■ **WHAT THE TASK ASKS**
Your task is to return all the entries below exactly, with every picture omitted.

[[ DATA TO PROCESS open ]]

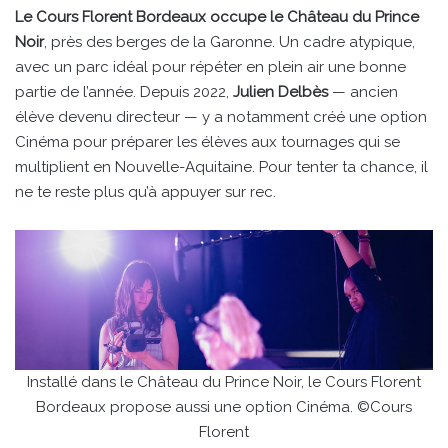
Le Cours Florent Bordeaux occupe le Château du Prince
Noir
, près des berges de la Garonne. Un cadre atypique,
avec un parc idéal pour répéter en plein air une bonne
partie de l’année. Depuis 2022,
Julien Delbès
— ancien
élève devenu directeur — y a notamment créé une option
Cinéma pour préparer les élèves aux tournages qui se
multiplient en Nouvelle-Aquitaine. Pour tenter ta chance, il
ne te reste plus qu’à appuyer sur rec.
Installé dans le Château du Prince Noir, le Cours Florent
Bordeaux propose aussi une option Cinéma. ©Cours
Florent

[[ DATA TO PROCESS closed ]]

■ **OUTPUT**
Le Cours Florent Bordeaux occupe le Château du Prince
Noir
, près des berges de la Garonne. Un cadre atypique,
avec un parc idéal pour répéter en plein air une bonne
partie de l’année. Depuis 2022,
Julien Delbès
— ancien
élève devenu directeur — y a notamment créé une option
Cinéma pour préparer les élèves aux tournages qui se
multiplient en Nouvelle-Aquitaine. Pour tenter ta chance, il
ne te reste plus qu’à appuyer sur rec.
Installé dans le Château du Prince Noir, le Cours Florent
Bordeaux propose aussi une option Cinéma. ©Cours
Florent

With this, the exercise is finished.